Quand l’État décide qui peut lancer le modèle
Jusqu’ici, le contrôle américain portait sur le matériel, les puces, la puissance de calcul, parfois les poids des modèles. Cette fois, c’est l’accès opérationnel à un produit déjà commercialisé qui passe sous régime d’export, le même cadre légal que certaines technologies militaires.
Pour Anthropic, l’histoire a un goût de boomerang.
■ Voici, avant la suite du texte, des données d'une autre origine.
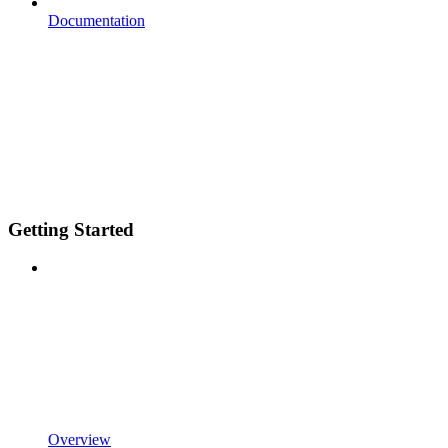
Documentation
Getting Started
Overview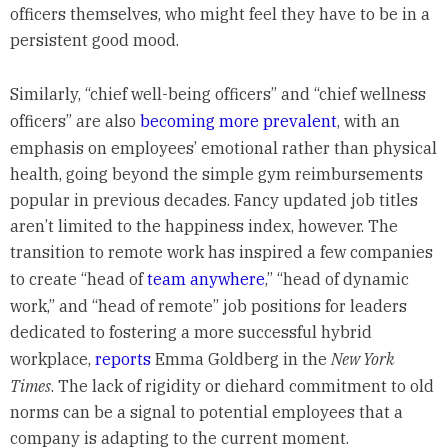
officers themselves, who might feel they have to be in a
persistent good mood.
Similarly, “chief well-being officers” and “chief wellness
officers” are also
becoming more prevalent
, with an
emphasis on employees’ emotional rather than physical
health, going beyond the simple gym reimbursements
popular in previous decades. Fancy updated job titles
aren’t limited to the happiness index, however. The
transition to remote work has inspired a few companies
to create “head of
team anywhere
,” “head of dynamic
work,” and “head of remote” job positions for leaders
dedicated to fostering a more successful hybrid
workplace,
reports
Emma Goldberg in the
New York
Times
. The lack of rigidity or diehard commitment to old
norms can be a signal to potential employees that a
company is adapting to the current moment.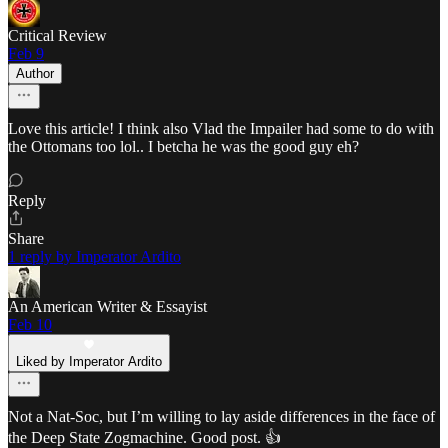
Critical Review
Feb 9
Author
Love this article! I think also Vlad the Impailer had some to do with
the Ottomans too lol.. I betcha he was the good guy eh?
Reply
Share
1 reply by Imperator Ardito
An American Writer & Essayist
Feb 10
Liked by Imperator Ardito
Not a Nat-Soc, but I’m willing to lay aside differences in the face of
the Deep State Zogmachine. Good post. 👍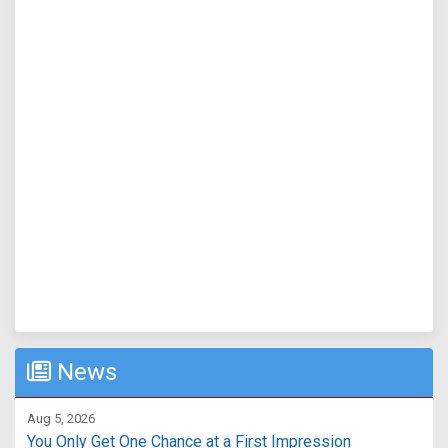
News
Aug 5, 2026
You Only Get One Chance at a First Impression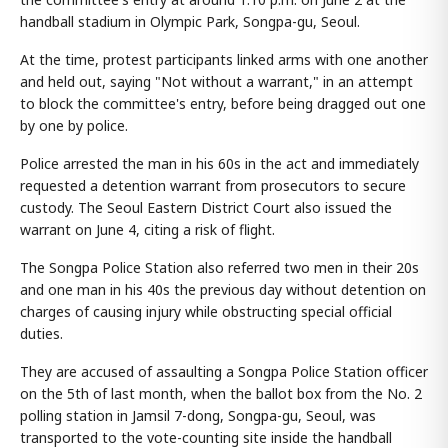
handball stadium in Olympic Park, Songpa-gu, Seoul.
At the time, protest participants linked arms with one another
and held out, saying "Not without a warrant," in an attempt
to block the committee's entry, before being dragged out one
by one by police.
Police arrested the man in his 60s in the act and immediately
requested a detention warrant from prosecutors to secure
custody. The Seoul Eastern District Court also issued the
warrant on June 4, citing a risk of flight.
The Songpa Police Station also referred two men in their 20s
and one man in his 40s the previous day without detention on
charges of causing injury while obstructing special official
duties.
They are accused of assaulting a Songpa Police Station officer
on the 5th of last month, when the ballot box from the No. 2
polling station in Jamsil 7-dong, Songpa-gu, Seoul, was
transported to the vote-counting site inside the handball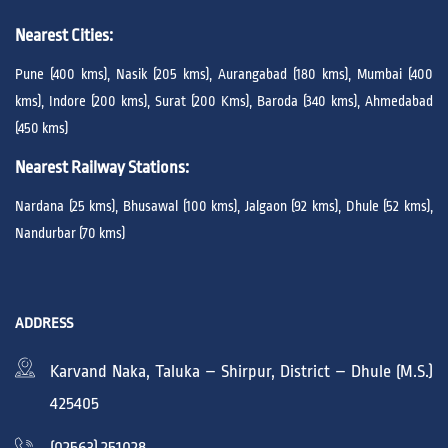
Nearest Cities:
Pune (400 kms), Nasik (205 kms), Aurangabad (180 kms), Mumbai (400
kms), Indore (200 kms), Surat (200 Kms), Baroda (340 kms), Ahmedabad
(450 kms)
Nearest Railway Stations:
Nardana (25 kms), Bhusawal (100 kms), Jalgaon (92 kms), Dhule (52 kms),
Nandurbar (70 kms)
ADDRESS
Karvand Naka, Taluka – Shirpur, District – Dhule (M.S.)
425405
(02563) 251028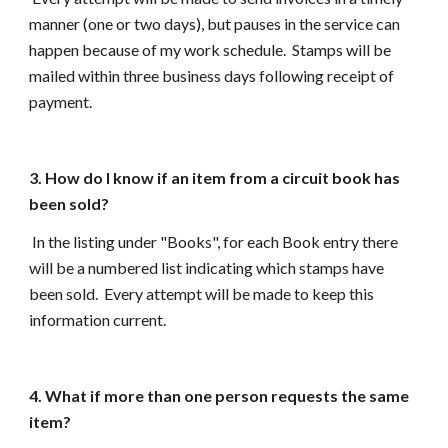
manner (one or two days), but pauses in the service can
happen because of my work schedule. Stamps will be
mailed within three business days following receipt of
payment.
3. How do I know if an item from a circuit book has
been sold?
In the listing under "Books", for each Book entry
there
will be a numbered list indicating which stamps have
been sold. Every attempt will be made to keep this
information current.
4. What if more than one person requests the same
item?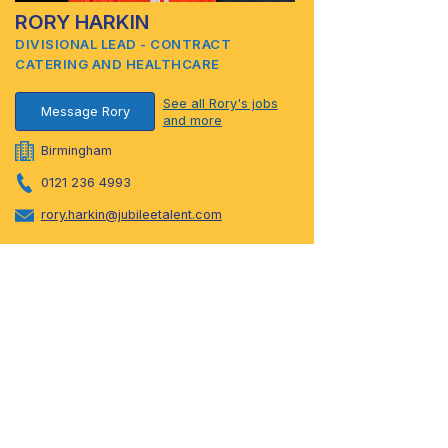
RORY HARKIN
DIVISIONAL LEAD - CONTRACT
CATERING AND HEALTHCARE
See all Rory's jobs
Message Rory
and more
Birmingham
0121 236 4993
rory.harkin@jubileetalent.com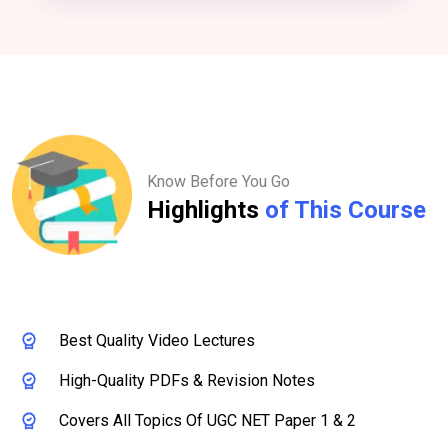
Know Before You Go
Highlights
of This Course
Best Quality Video Lectures
High-Quality PDFs & Revision Notes
Covers All Topics Of UGC NET Paper 1 & 2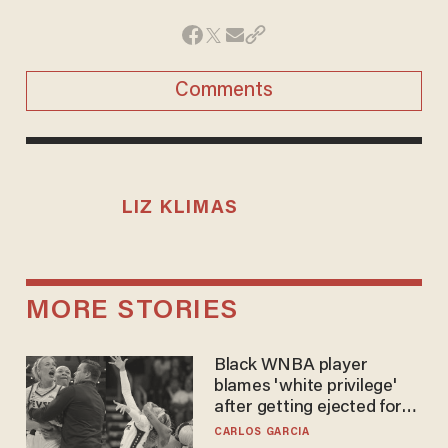
Comments
LIZ KLIMAS
MORE STORIES
Black WNBA player
blames 'white privilege'
after getting ejected for
flagrant foul on Sophie
CARLOS GARCIA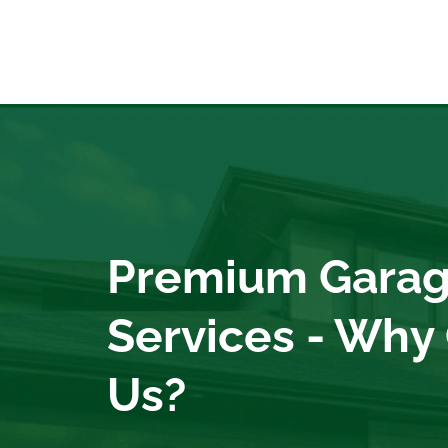
Premium Garag
Services - Why
Us?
À force de présenter Mythos comme un outil capable de dénicher des milliers de failles critiques dans les logiciels les plus sensibles de la planète, l’entreprise a fini par convaincre le gouvernement de le traiter comme une munition.
Le motif officiel, un « jailbreak » permettant de contourner les garde-fous, reste contesté : Anthropic affirme que la faille est étroite, déjà connue, et présente dans des modèles rivaux comme GPT-5.5. OpenAI, de son côté, ne cache pas son agacement et juge qu’un tel filtrage gouvernemental n’a pas vocation à devenir la règle.
Pour un Européen, l’IA la plus avancée devient un privilège
Si on développe depuis Paris ou Berlin, le sommet de la gamme reste fermé. Les partenaires américains validés récupèrent Sol et Mythos 5, encore faut-il appartenir à ce club.
OpenAI présente toutefois ce verrou comme temporaire. L’entreprise vise une disponibilité générale de GPT-5.6 « dans les semaines à venir » et prévoit d’élargir l’accès à d’autres organisations dès la semaine suivant le lancement.
Le reste de l’offre, lui, fonctionne normalement : Opus 4.8, Sonnet 4.6 et Haiku 4.5 répondent toujours, et des alternatives européennes comme Mistral prennent le relais pour une bonne part des usages. Les inconnues, en revanche, s’accumulent.
Personne ne donne de calendrier ferme pour le retour de Fable 5 hors des États-Unis, certains redoutent un modèle bridé à sa réouverture, et l’idée d’une vérification d’identité prouvant la citoyenneté américaine circule déjà.
Quant à savoir si les alliés proches, Royaume-Uni, Canada, Japon, passeraient devant le reste du monde, c’est une hypothèse, pas un engagement. Les États-Unis ont déjà refusé de faire une exception pour les pays du G7.
Pour aller plus loin
Les États-Unis refusent aux pays du G7 l’accès aux IA d’Anthropic, coupées dans le monde entier
On peut saluer la prudence face à des modèles capables d’industrialiser la recherche de failles, et trouver vertigineux qu’un chatbot bascule en quelques heures dans la catégorie des technologies sous licence d’exportation, au nom d’une faille que les concurrents exploitent déjà. Le modèle le plus performant existe bel et bien, mais en cette fin juin 2026, y accéder dépend d’abord de sa nationalité. Un précédent que développeurs et entreprises hors des États-Unis ont tout intérêt à surveiller.